キャンパスの快適さなどは前ほど魅力ではなくなり、キャリアデザインのトリレンマからは「場所」が外されることになる日も近いかもしれない。

通勤とリモートのハイブリッド型が増える

フェイスブックやツイッターが永続的にリモートワークを推進する方針を示したのも、優秀な社員を確保するためだといえる。グーグルは、リモートワークを2021年9月まで延長することを発表した。ただし、社員の職種や居住地域のコロナ感染リスクによっては、割り当てられたオフィスから通勤距離内に住む必要があり、週に3日は会社に来ることを義務付けた。

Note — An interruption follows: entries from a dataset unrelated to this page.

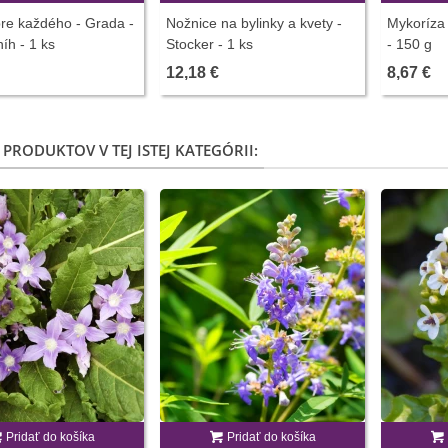
pre každého - Grada -
Nožnice na bylinky a kvety -
Mykoríza 
íh - 1 ks
Stocker - 1 ks
- 150 g
12,18 €
8,67 €
 PRODUKTOV V TEJ ISTEJ KATEGÓRII:
Pridať do košíka
Pridať do košíka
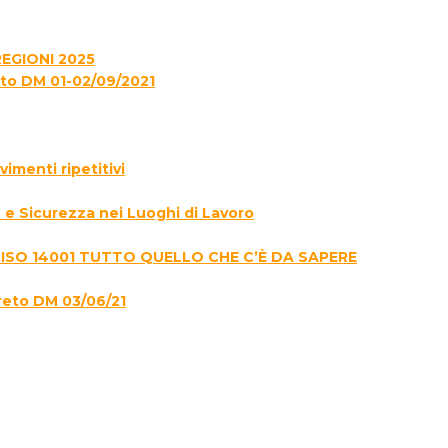
EGIONI 2025
to DM 01-02/09/2021
menti ripetitivi
e Sicurezza nei Luoghi di Lavoro
 ISO 14001 TUTTO QUELLO CHE C’È DA SAPERE
reto DM 03/06/21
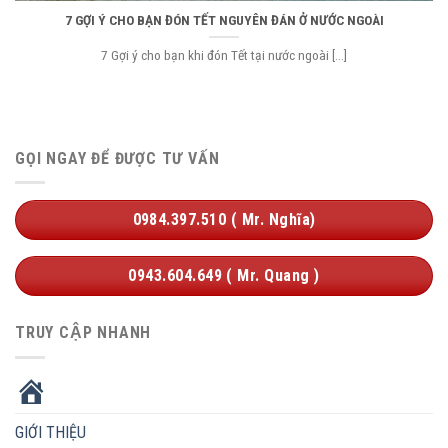
7 GỢI Ý CHO BẠN ĐÓN TẾT NGUYÊN ĐÁN Ở NƯỚC NGOÀI
7 Gợi ý cho bạn khi đón Tết tại nước ngoài [...]
GỌI NGAY ĐỂ ĐƯỢC TƯ VẤN
0984.397.510 ( Mr. Nghĩa)
0943.604.649 ( Mr. Quang )
TRUY CẬP NHANH
HOME
GIỚI THIỆU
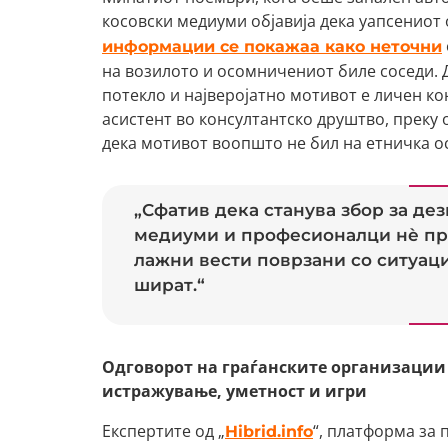
косовски медиуми објавија дека уапсениот
информации се покажаа како неточни
на возилото и осомничениот биле соседи. 
потекло и најверојатно мотивот е личен к
асистент во консултантско друштво, преку
дека мотивот воопшто не бил на етничка о
„Сфатив дека станува збор за д
медиуми и професионалци нè пр
лажни вести поврзани со ситуаци
шират.“
Одговорот на граѓанските организации
истражување, уметност и игри
Експертите од „
“, платформа за 
Hibrid.info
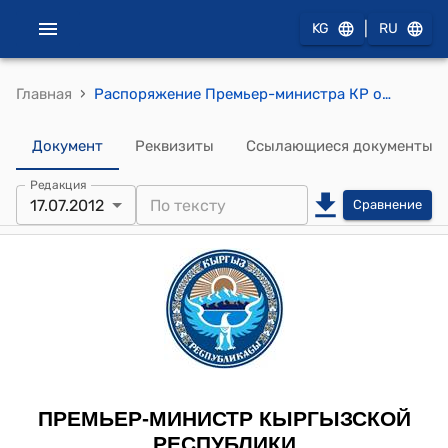
|
KG
RU
›
Главная
Распоряжение Премьер-министра КР от 17 июля 2012 года № 560 (О Кемеловой Д.А.)
Документ
Реквизиты
Ссылающиеся документы
Редакция
17.07.2012
Сравнение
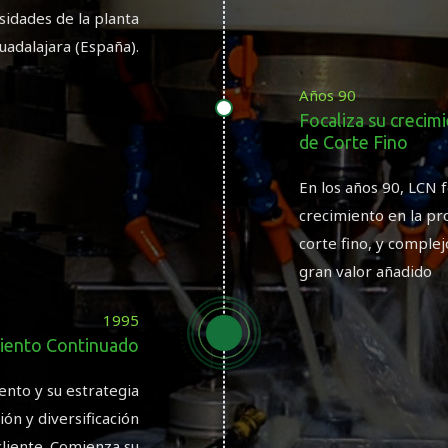
sidades de la planta
uadalajara (España).
Años 90
Focaliza su crecim
de Corte Fino
En los años 90, LCN f
crecimiento en la pr
corte fino, y comple
gran valor añadido
1995
iento Continuado
ento y su estrategia
ón y diversificación
cliente. Comienza su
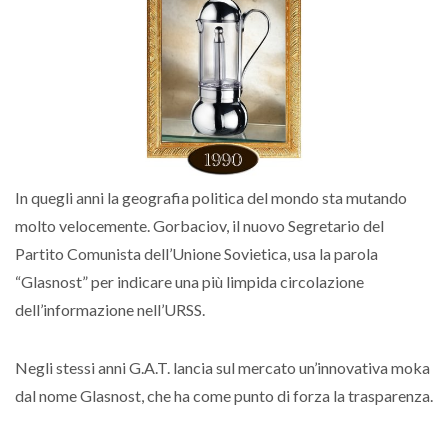
In quegli anni la geografia politica del mondo sta mutando
molto velocemente. Gorbaciov, il nuovo Segretario del
Partito Comunista dell’Unione Sovietica, usa la parola
“Glasnost” per indicare una più limpida circolazione
dell’informazione nell’URSS.
Negli stessi anni G.A.T. lancia sul mercato un’innovativa moka
dal nome Glasnost, che ha come punto di forza la trasparenza.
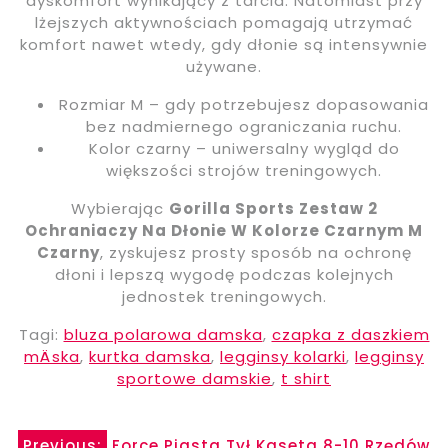
dyskomfort wynikający z tarcia. Natomiast przy
lżejszych aktywnościach pomagają utrzymać
komfort nawet wtedy, gdy dłonie są intensywnie
używane.
Rozmiar M – gdy potrzebujesz dopasowania
bez nadmiernego ograniczania ruchu.
Kolor czarny – uniwersalny wygląd do
większości strojów treningowych.
Wybierając
Gorilla Sports Zestaw 2
Ochraniaczy Na Dłonie W Kolorze Czarnym M
Czarny
, zyskujesz prosty sposób na ochronę
dłoni i lepszą wygodę podczas kolejnych
jednostek treningowych.
Tagi:
bluza polarowa damska
,
czapka z daszkiem
mÄska
,
kurtka damska
,
legginsy kolarki
,
legginsy
sportowe damskie
,
t shirt
Previous:
Force Piasta Tył Kaseta 8-10 Rzędów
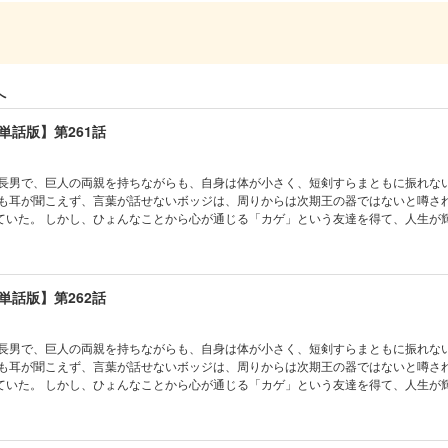
の長男で、巨人の両親を持ちながらも、自身は体が小さく、短剣すらまともに振れな
かも耳が聞こえず、言葉が話せないボッジは、周りからは次期王の器ではないと噂さ
ていた。 しかし、ひょんなことから心が通じる「カゲ」という友達を得て、人生が
へ
単話版】第261話
の長男で、巨人の両親を持ちながらも、自身は体が小さく、短剣すらまともに振れな
かも耳が聞こえず、言葉が話せないボッジは、周りからは次期王の器ではないと噂さ
ていた。 しかし、ひょんなことから心が通じる「カゲ」という友達を得て、人生が
単話版】第262話
の長男で、巨人の両親を持ちながらも、自身は体が小さく、短剣すらまともに振れな
かも耳が聞こえず、言葉が話せないボッジは、周りからは次期王の器ではないと噂さ
ていた。 しかし、ひょんなことから心が通じる「カゲ」という友達を得て、人生が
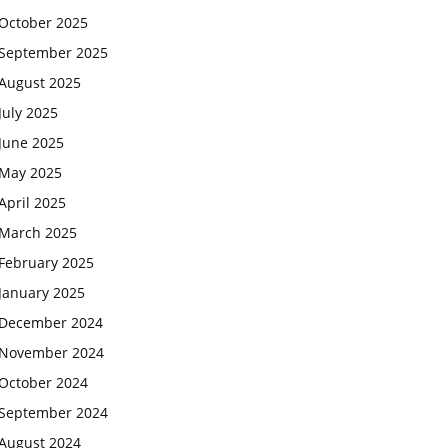
October 2025
September 2025
August 2025
July 2025
June 2025
May 2025
April 2025
March 2025
February 2025
January 2025
December 2024
November 2024
October 2024
September 2024
August 2024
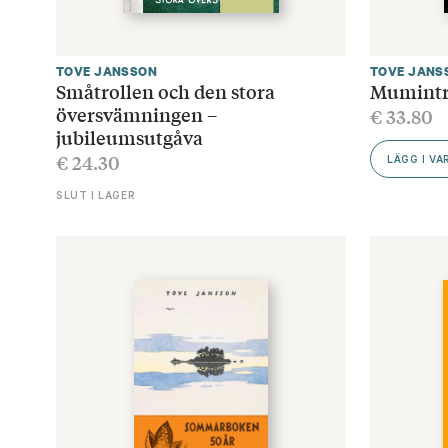
TOVE JANSSON
TOVE JANS
Småtrollen och den stora
Mumintro
översvämningen –
€
33.80
jubileumsutgåva
€
24.30
LÄGG I V
SLUT I LAGER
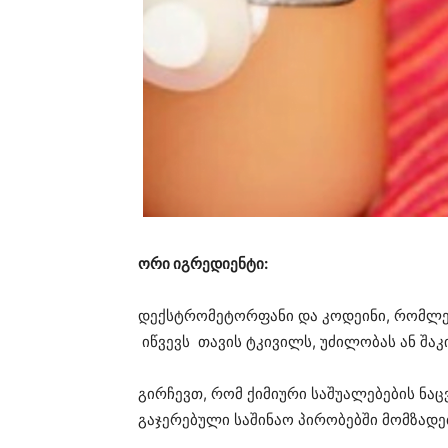
ორი იგრედიენტი:
დექსტრომეტორფანი და კოდეინი, რომლებ
იწვევს თავის ტკივილს, უძილობას ან შაკი
გირჩევთ, რომ ქიმიური საშუალებების ნ
გაჯერებული საშინაო პირობებში მომზადე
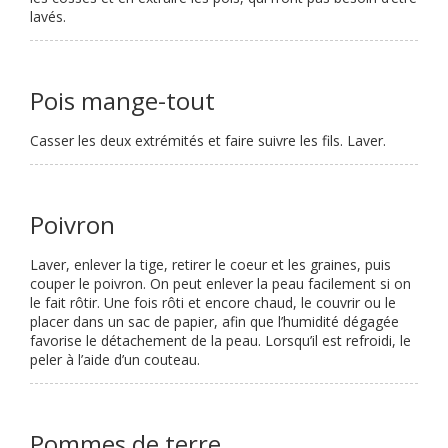
lavés.
Pois mange-tout
Casser les deux extrémités et faire suivre les fils. Laver.
Poivron
Laver, enlever la tige, retirer le coeur et les graines, puis
couper le poivron. On peut enlever la peau facilement si on
le fait rôtir. Une fois rôti et encore chaud, le couvrir ou le
placer dans un sac de papier, afin que l’humidité dégagée
favorise le détachement de la peau. Lorsqu’il est refroidi, le
peler à l’aide d’un couteau.
Pommes de terre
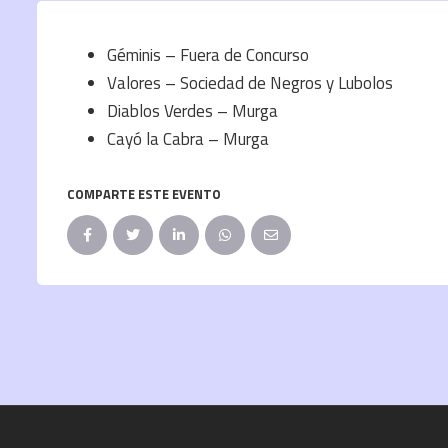
Géminis – Fuera de Concurso
Valores – Sociedad de Negros y Lubolos
Diablos Verdes – Murga
Cayó la Cabra – Murga
COMPARTE ESTE EVENTO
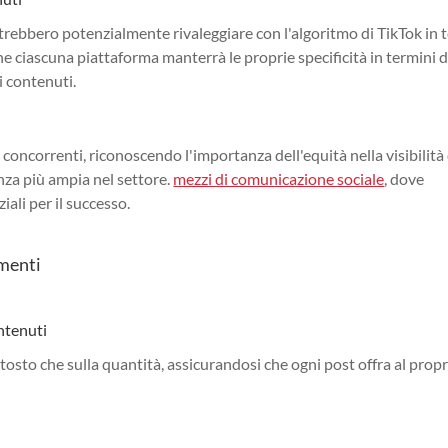
ebbero potenzialmente rivaleggiare con l'algoritmo di TikTok in 
ene ciascuna piattaforma manterrà le proprie specificità in termini d
i contenuti.
oncorrenti, riconoscendo l'importanza dell'equità nella visibilità
nza più ampia nel settore.
mezzi di comunicazione sociale
, dove
iali per il successo.
amenti
ontenuti
tosto che sulla quantità, assicurandosi che ogni post offra al prop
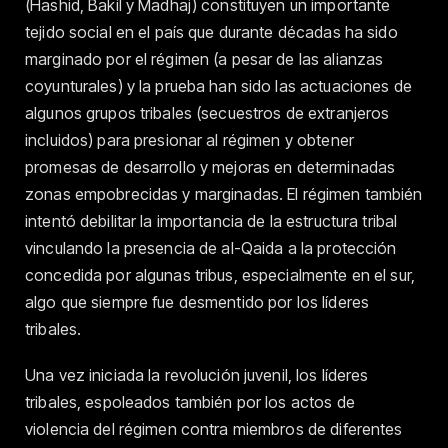
(Hashid, Bakil y Madhaj) constituyen un importante
tejido social en el país que durante décadas ha sido
marginado por el régimen (a pesar de las alianzas
coyunturales) y la prueba han sido las actuaciones de
algunos grupos tribales (secuestros de extranjeros
incluidos) para presionar al régimen y obtener
promesas de desarrollo y mejoras en determinadas
zonas empobrecidas y marginadas. El régimen también
intentó debilitar la importancia de la estructura tribal
vinculando la presencia de al-Qaida a la protección
concedida por algunas tribus, especialmente en el sur,
algo que siempre fue desmentido por los líderes
tribales.
Una vez iniciada la revolución juvenil, los líderes
tribales, espoleados también por los actos de
violencia del régimen contra miembros de diferentes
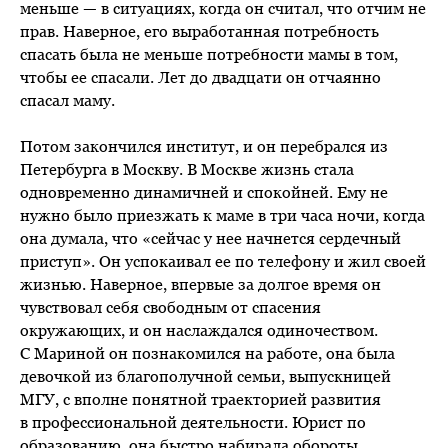
меньше — в ситуациях, когда он считал, что отчим не
прав. Наверное, его выработанная потребность
спасать была не меньше потребности мамы в том,
чтобы ее спасали. Лет до двадцати он отчаянно
спасал маму.
Потом закончился институт, и он перебрался из
Петербурга в Москву. В Москве жизнь стала
одновременно динамичней и спокойней. Ему не
нужно было приезжать к маме в три часа ночи, когда
она думала, что «сейчас у нее начнется сердечный
приступ». Он успокаивал ее по телефону и жил своей
жизнью. Наверное, впервые за долгое время он
чувствовал себя свободным от спасения
окружающих, и он наслаждался одиночеством.
С Мариной он познакомился на работе, она была
девочкой из благополучной семьи, выпускницей
МГУ, с вполне понятной траекторией развития
в профессиональной деятельности. Юрист по
образованию, она быстро набирала обороты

社員を通勤可能な範囲に居住させ、社員間のコラボレーションを促すために定期的にオフィスに通勤させるハイブリッド型モデルは、今後増えると考えられる。

その一方で、シリコンバレーは物価が上がっていることもあり、ここ数年はエクソダス(集団退去)が進んでいる。「脱シリコンバレー」とも言われるようになっていたので、今後もその動きが強まっていくものと予想される。

「リモートしながら週末はビーチに」なんてことも

例えば、サンフランシスコに本社を持つオンラインストレージ大手のドロップボックス(Dropbox)社や、ログ解析ツール最大手のスプランク(Splunk)社などのCEOは、テキサスに新しい住居を構え、今後はテキサスを会社の中核にする計画だという報道があった。

サンフランシスコ市内にあるオフィスのリース更新は行わないのかもしれない。その背景には、カリフォルニア州の所得税の高さ、キャピタルゲインが所得と同じとみなされることによる高い税金などにうんざりしているテックエグゼクティブの懐事情も挙げられる。